Differential equations can be classified into two major categories: homogeneous and nonhomogeneous. A nonhomogeneous differential equation contains terms without derivatives of the unknown function, which means there is an "extra" term added to the equation that can be thought of as an external influence or force. In the exercise, the given nonhomogeneous differential equation is \[ x^2 y'' + 2x y' - 2y = 3x. \]Here, the term on the right, 3x, represents the nonhomogeneous, or external, term. The goal when solving such an equation is to find a solution that satisfies the entire equation, including the influence of this extra term. To achieve this, we often find a particular solution, in addition to the general solution of the corresponding homogeneous equation.

The Wronskian is a crucial tool in determining whether given solutions to a differential equation are linearly independent. For two solutions, \( y_1 \) and \( y_2 \), of a differential equation, the Wronskian, \( W(y_1, y_2) \), is calculated as the determinant:\[W(y_1, y_2) = \begin{vmatrix} y_1 & y_2 \ y_1' & y_2' \end{vmatrix} = y_1 y_2' - y_2 y_1'.\]In this particular exercise, the solutions given are \( y_1 = x \) and \( y_2 = x^{-2} \). By calculating their derivatives, \( y_1' = 1 \) and \( y_2' = -2x^{-3} \), we find the Wronskian as \(-3x^{-2}\). A non-zero Wronskian at a point indicates that the solutions are linearly independent in some interval around that point, which is fundamental for applying the method of variation of parameters.

In differential equations, solutions are said to be linearly independent if they cannot be expressed as a linear combination of each other over an interval. This concept is very important because it allows us to build a general solution of a differential equation using these solutions.

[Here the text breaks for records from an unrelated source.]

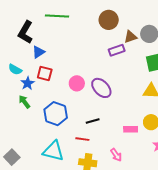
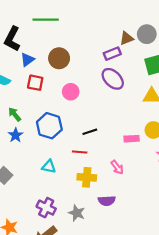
brown circle: (109, 20) -> (59, 58), moved
blue star: (28, 83) -> (16, 135), moved
purple ellipse: (101, 88) -> (113, 79), moved
cyan triangle: (53, 151) -> (49, 167), size x0.6

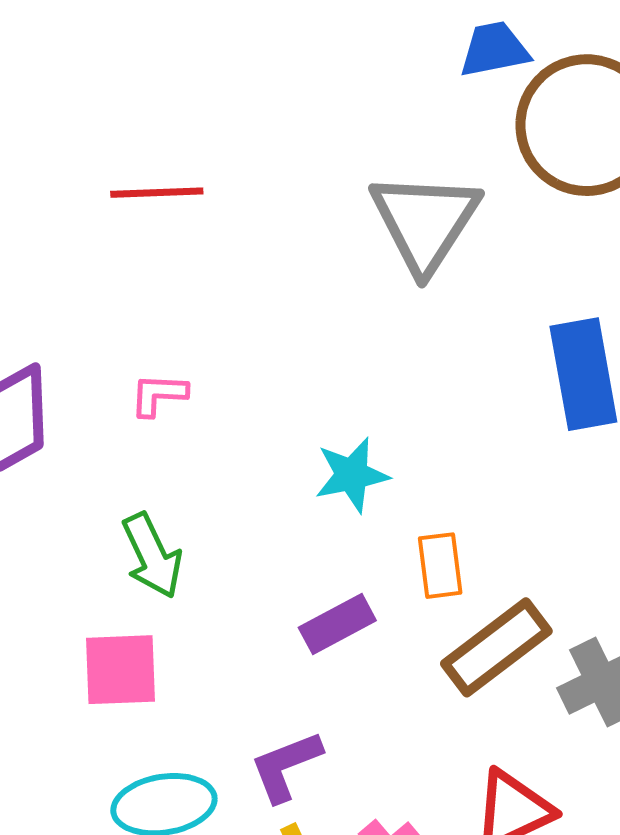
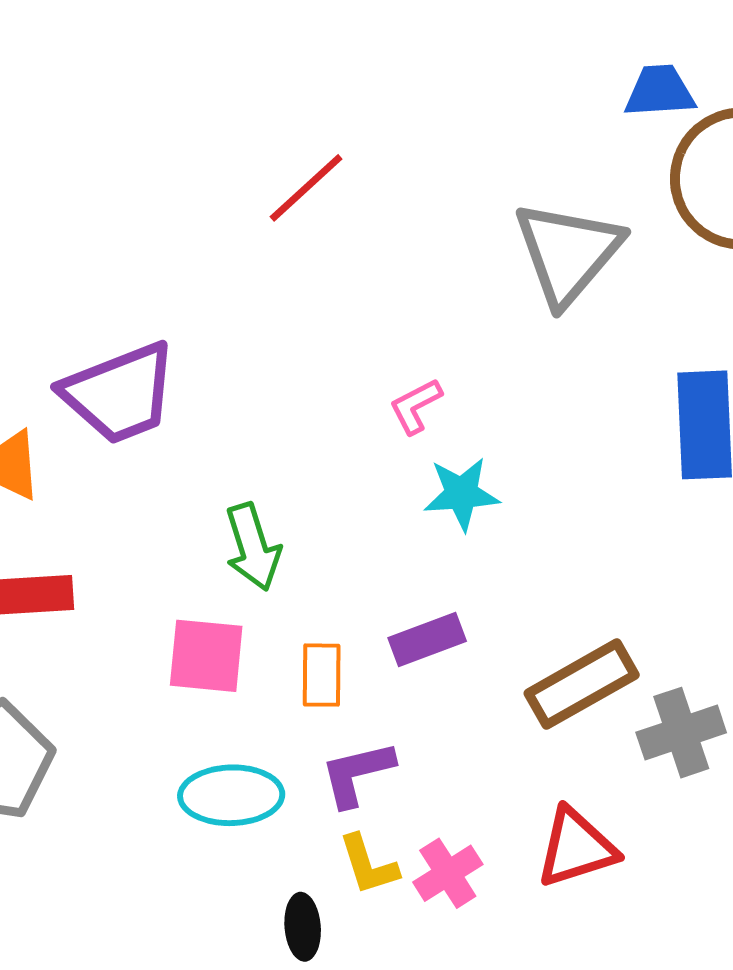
red line: (157, 193) -> (306, 188), turned -48
pink L-shape: (159, 395) -> (416, 406), moved, turned -38
orange rectangle: (440, 566) -> (322, 675), moved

For the given exercise, the solutions \( y_1 = x \) and \( y_2 = x^{-2} \) are proven to be linearly independent because their Wronskian is non-zero (\(-3x^{-2}\)). When the solutions are linearly independent, they form a fundamental set of solutions for the corresponding homogeneous equation, meaning any solution to the homogeneous equation can be written as a linear combination of these solutions. This fact is crucial when finding the particular solution using variation of parameters, as it ensures the validity of the solutions used.

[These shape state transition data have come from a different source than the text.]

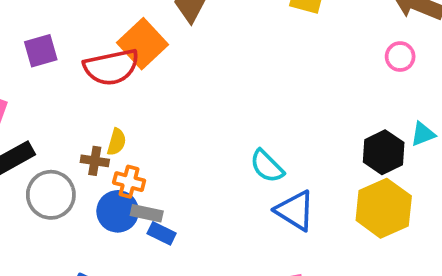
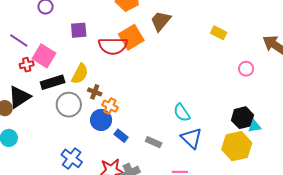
pink circle: (400, 57) -> (246, 69), moved
cyan triangle: (423, 134) -> (255, 126), moved
yellow semicircle: (117, 142) -> (80, 74), moved, size x1.5
gray rectangle: (147, 213) -> (154, 142), moved

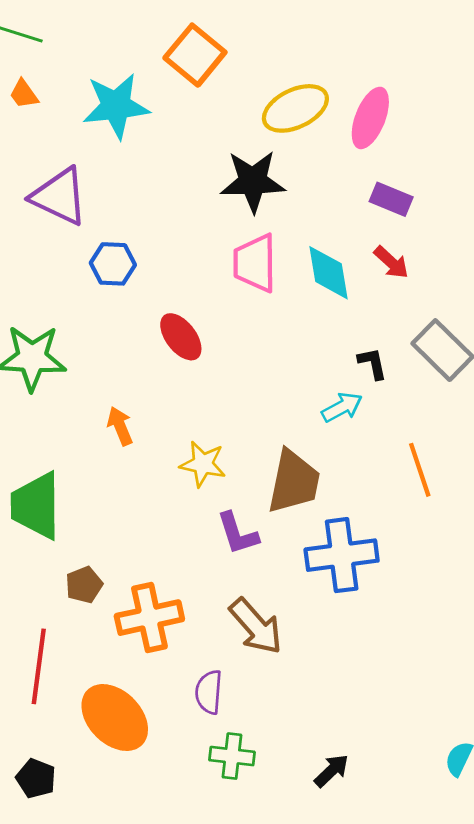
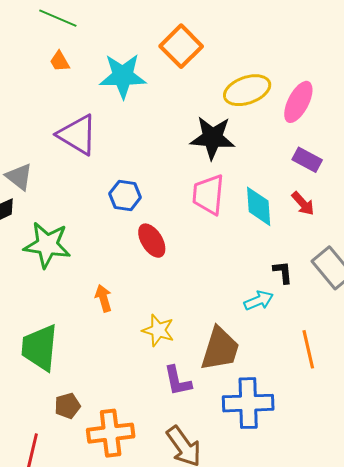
blue hexagon: (113, 264) -> (125, 195), moved

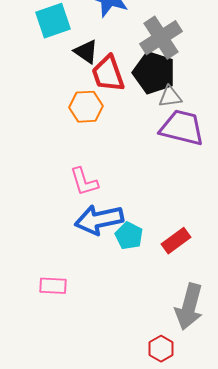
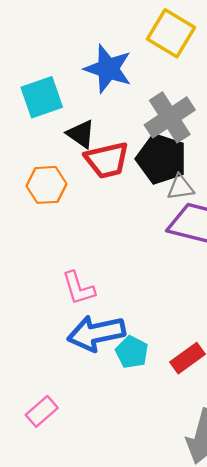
red trapezoid: (108, 74) -> (107, 160), turned -84
orange hexagon: (86, 107) -> (46, 185), moved
pink rectangle: (53, 286) -> (42, 411), turned -44

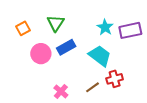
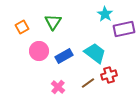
cyan star: (105, 27) -> (105, 14), moved
blue rectangle: (66, 47) -> (64, 56), moved

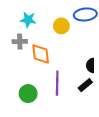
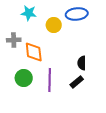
cyan star: (28, 20) -> (29, 13), moved
green circle: (28, 94) -> (24, 78), moved

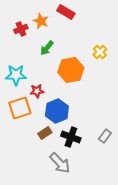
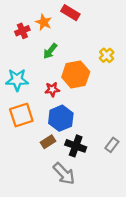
red star: (37, 91) -> (52, 89), moved

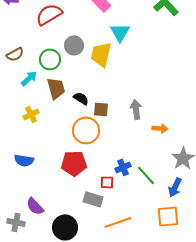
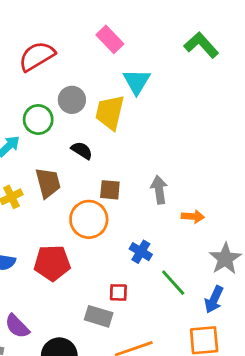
brown trapezoid: (56, 88) -> (48, 183), moved
black semicircle: (81, 98) -> (82, 150), moved
red pentagon: (74, 163) -> (52, 263), moved
blue cross: (123, 167) -> (141, 252), moved, turned -35

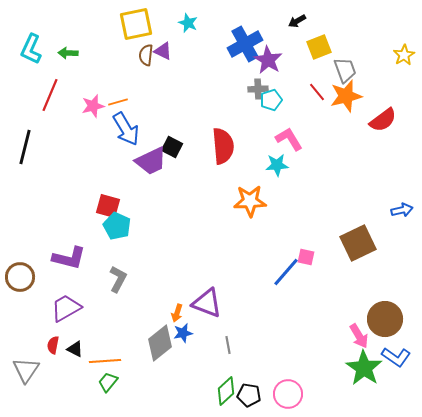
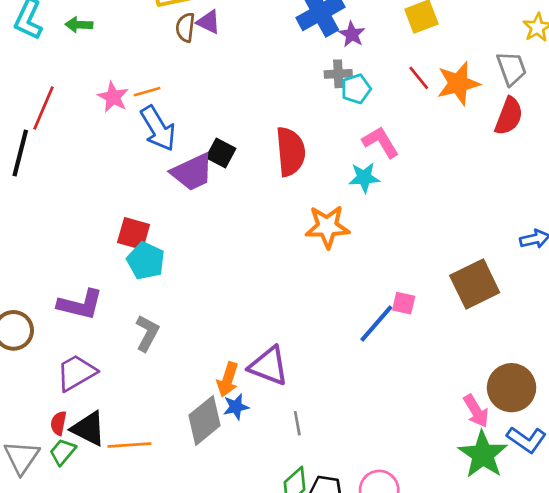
purple star: (268, 60) -> (352, 34), size x0.7
gray trapezoid: (345, 70) -> (512, 68), moved
red line: (50, 95) -> (43, 108), moved
pink star: (93, 106) -> (113, 97), turned -30
red semicircle: (383, 120) -> (509, 116), turned -32
orange arrow: (177, 313) -> (228, 380), size x1.4
black triangle: (75, 349) -> (88, 429), size x1.6
green trapezoid: (108, 382) -> (63, 452), moved

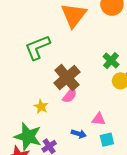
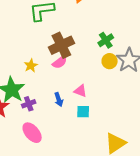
blue arrow: (79, 134) -> (59, 100), turned 40

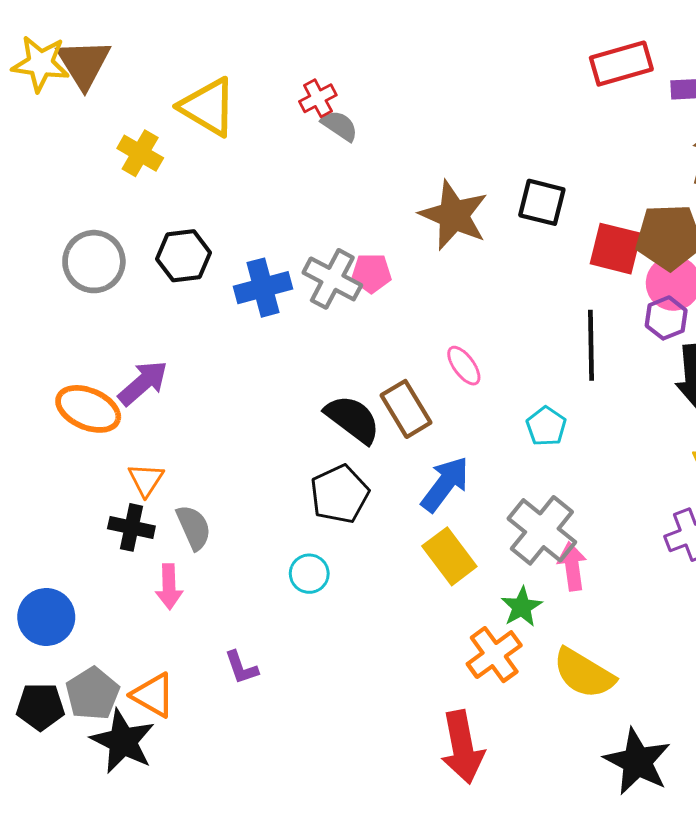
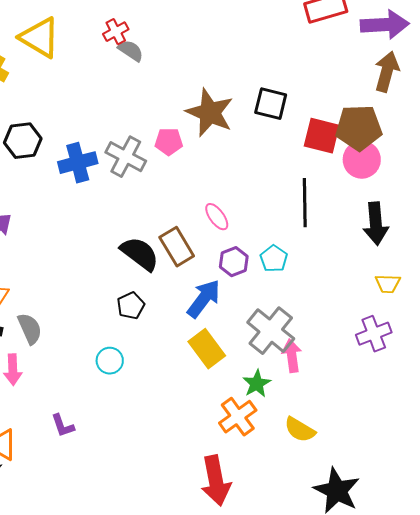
pink pentagon: (371, 273) -> (169, 142), moved
purple hexagon: (666, 318) -> (234, 262), moved
black pentagon: (340, 494) -> (131, 306), size x0.7
yellow semicircle: (584, 673) -> (300, 430), size x0.7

A particular solution to a nonhomogeneous differential equation is a solution that specifically satisfies the nonhomogeneous part of the equation. It accounts for the external force or non-zero term causing the equation to be nonhomogeneous. In our exercise, we use the method of variation of parameters to find this particular solution. We express a general form for the particular solution \( y_p = u_1 y_1 + u_2 y_2 \), where \( u_1 \) and \( u_2 \) are functions to determine. This involves using the known linearly independent solutions of the related homogeneous equation along with integrating resulting expressions based on the nonhomogeneous term \( g(x) = 3x \). After working through the integration and substituting back, we arrive at the particular solution \( y_p = \frac{x^3}{2} - \frac{x^2}{4} \). This solution directly satisfies the nonhomogeneous equation, providing that specific solution that balances the equation with the external term included.